UU’occasione unica per vedere da vicino le dodici tavole lignee che decorano il soffitto della famosa “libraria” voluta dal principe vescovo di Trento, Bernardo Cles. Sono esposte nella mostra I volti della sapienza. Dosso e Battista Dossi nella biblioteca di Bernardo Cles, a cura di Laura dal Prà e Vincenzo Farinella, aperta fino al 22 ottobre al castello del Buonconsiglio. Furono dipinte tra il 1531 e il 1532 da Dosso Dossi con l’aiuto del fratello Battista.

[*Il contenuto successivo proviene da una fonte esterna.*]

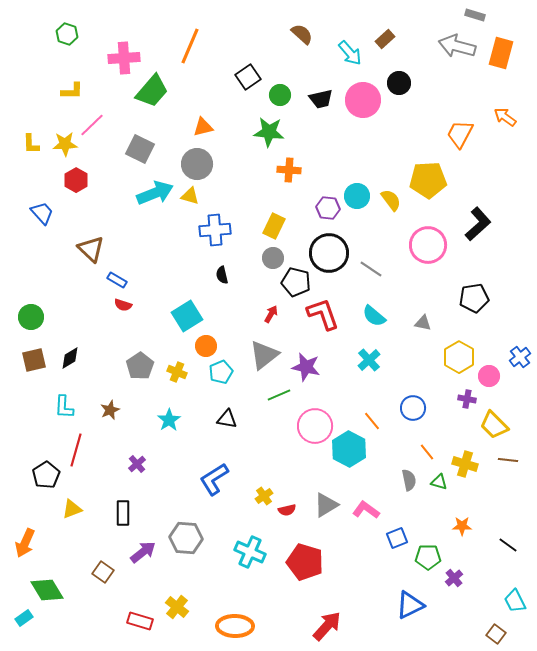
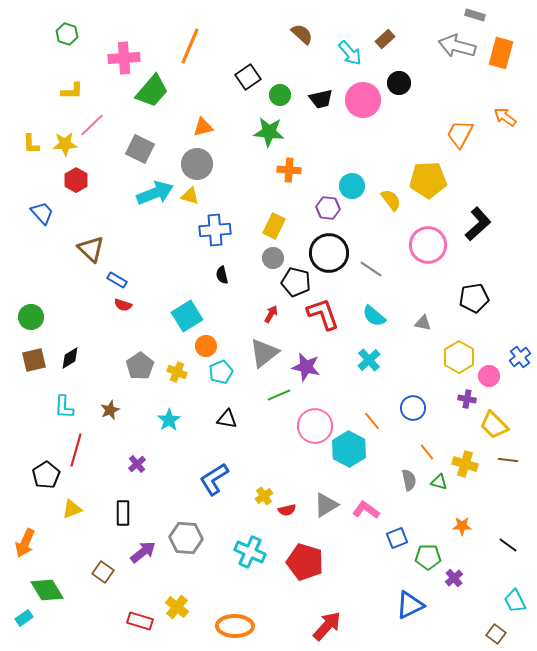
cyan circle at (357, 196): moved 5 px left, 10 px up
gray triangle at (264, 355): moved 2 px up
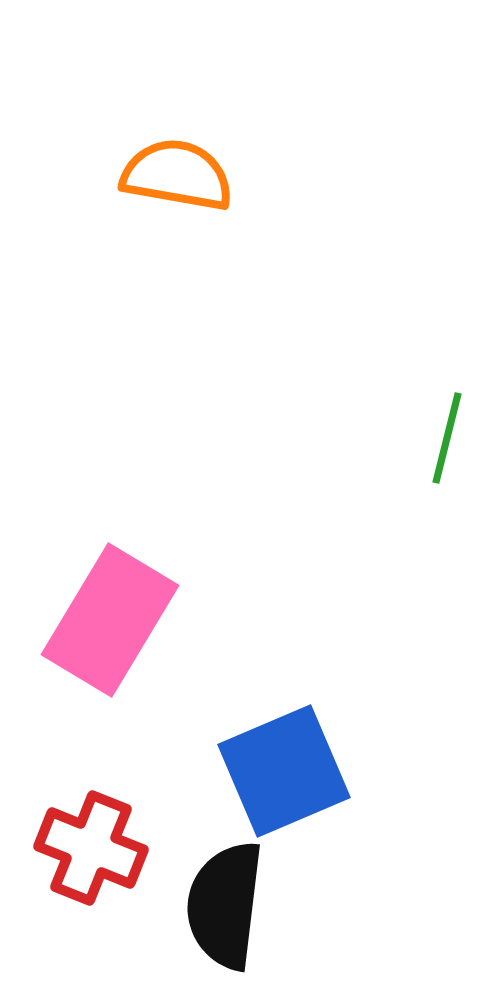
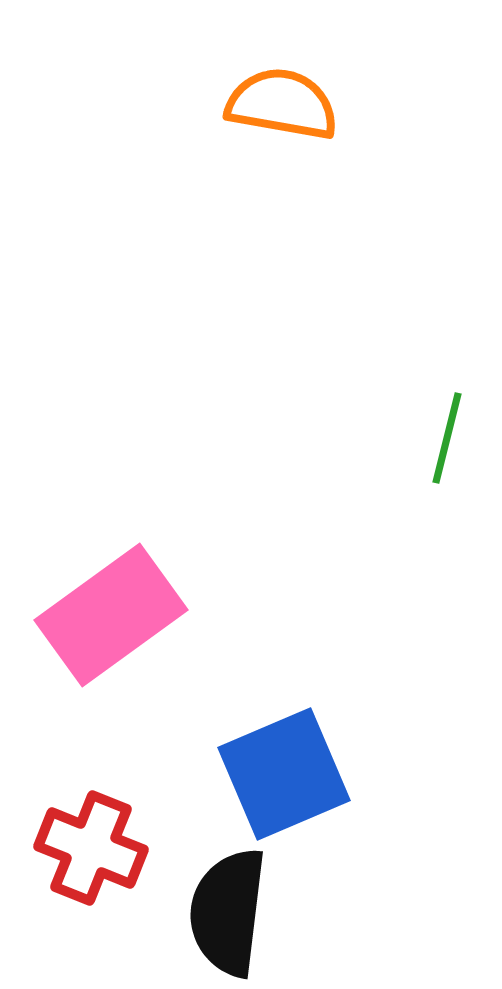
orange semicircle: moved 105 px right, 71 px up
pink rectangle: moved 1 px right, 5 px up; rotated 23 degrees clockwise
blue square: moved 3 px down
black semicircle: moved 3 px right, 7 px down
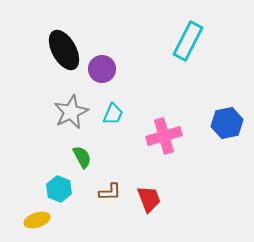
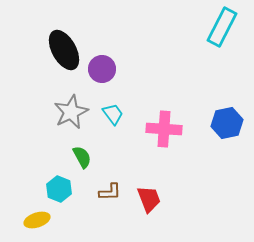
cyan rectangle: moved 34 px right, 14 px up
cyan trapezoid: rotated 60 degrees counterclockwise
pink cross: moved 7 px up; rotated 20 degrees clockwise
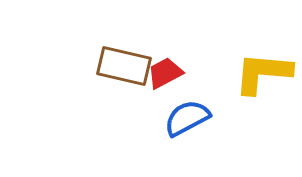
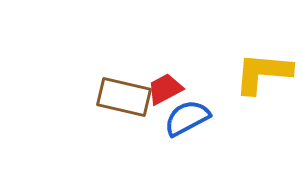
brown rectangle: moved 31 px down
red trapezoid: moved 16 px down
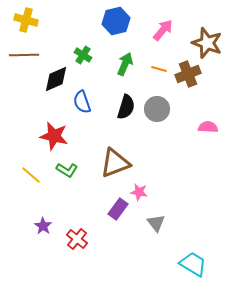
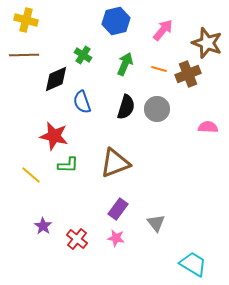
green L-shape: moved 1 px right, 5 px up; rotated 30 degrees counterclockwise
pink star: moved 23 px left, 46 px down
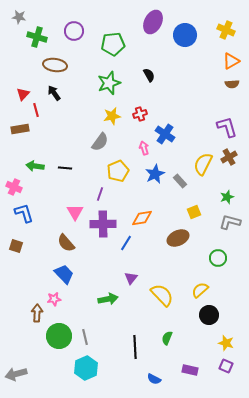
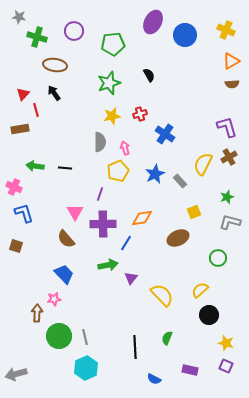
gray semicircle at (100, 142): rotated 36 degrees counterclockwise
pink arrow at (144, 148): moved 19 px left
brown semicircle at (66, 243): moved 4 px up
green arrow at (108, 299): moved 34 px up
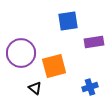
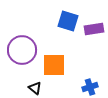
blue square: rotated 25 degrees clockwise
purple rectangle: moved 13 px up
purple circle: moved 1 px right, 3 px up
orange square: moved 1 px up; rotated 15 degrees clockwise
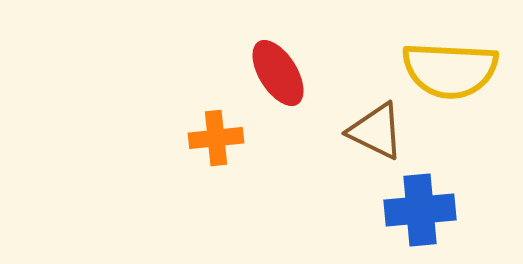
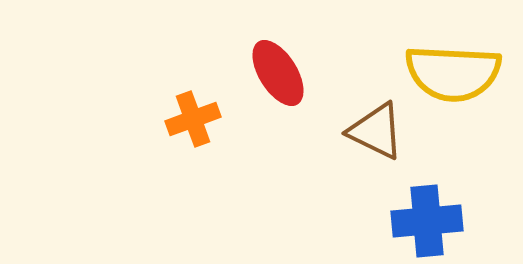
yellow semicircle: moved 3 px right, 3 px down
orange cross: moved 23 px left, 19 px up; rotated 14 degrees counterclockwise
blue cross: moved 7 px right, 11 px down
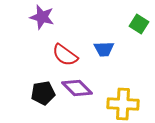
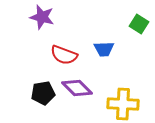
red semicircle: moved 1 px left; rotated 16 degrees counterclockwise
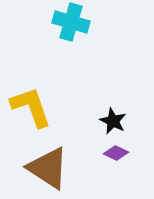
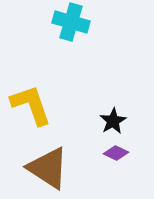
yellow L-shape: moved 2 px up
black star: rotated 16 degrees clockwise
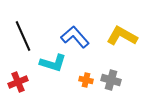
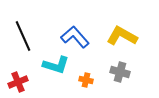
cyan L-shape: moved 3 px right, 2 px down
gray cross: moved 9 px right, 8 px up
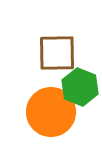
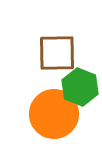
orange circle: moved 3 px right, 2 px down
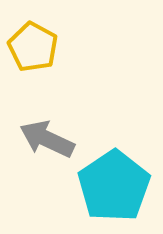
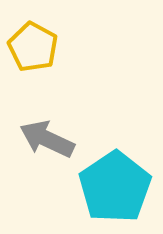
cyan pentagon: moved 1 px right, 1 px down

Bernardo, che aveva ricevuto nel 1530 il cappello cardinalizio, sognava una biblioteca adeguata alla sua nuova dignità. Perennemente in viaggio tra Vienna, Praga e Ratisbona controllava da lontano l’andamento dei lavori nel suo appartamento privato, al secondo piano del Magno palazzo, che aveva iniziato a far costruire nel 1528 addossato alle mura medievali e comunicante con la parte più antica del castello attraverso un passaggio sospeso. C’erano, in successione, tre ambienti a pianta quadrata e un’ampia sala rettangolare destinata a “libraria”. Il cardinale scriveva dando ordini allo “zimermon” (il carpentiere), ai “tislari” (i falegnami) e al “maiordomo” Tomaso Marcschaner (maestro di casa e tesoriere) che doveva controllare le spese e acquistare i colori per assicurare a Dossi la continuità lavorativa. Scriveva anche, il 12 aprile del 1532, al pittore ferrarese, per rallegrarsi che gli affreschi sulle pareti e la pittura delle tavole fossero quasi a termine. Scriveva, nello stesso giorno, al duca di Ferrara, Alfonso I d’Este, per ringraziarlo di avergli concesso i servigi di Dosso Dossi. Scriveva al “maestro” Andrea Crivelli, responsabile del cantiere, per ricordare che Dossi, prima di tornare a Ferrara, si era impegnato a dipingere sopra la porta della sala, «essendo loco tanto atto circa ciò, una Madona cum uno S.Vigilio qual ni presenta in zenocchio a ditta Madona».
Grandi mostre. 6
DOSSO E BATTISTA DOSSI A TRENTO
DOTTI, MEDICI
E SAPIENTI
DOPO IL RECENTE PROGETTO DI RECUPERO DELLA BIBLIOTECA DEL VESCOVO E MECENATE BERNANDO CLES NEL MAGNO PALAZZO DEL CASTELLO DEL BUONCONSIGLIO, SI POSSONO AMMIRARE LE TAVOLE LIGNEE DEL SOFFITTO, DIPINTE DA DOSSO DOSSI CON L’AIUTO DEL FRATELLO BATTISTA, DOVE SONO RITRATTI ERUDITI PERSONAGGI DELL’ANTICHITÀ.
LAURETTA COLONNELLI
Si sa che la Vergine è definita anche “Sedes Sapientiae”, sede della Sapienza divina. Risultava quindi l’immagine più adatta per una biblioteca, dove l’abilità inventiva di Dossi aveva già creato sulle pareti finti loggiati prospettici con colonne, che inquadravano le raffigurazioni dei Dottori della Chiesa. E dove le tavole di fondo dei diciotto cassettoni che componevano il soffitto presentavano i ritratti di altrettanti Sapienti a mezza figura, che si stagliavano su un cielo con nuvole vaganti.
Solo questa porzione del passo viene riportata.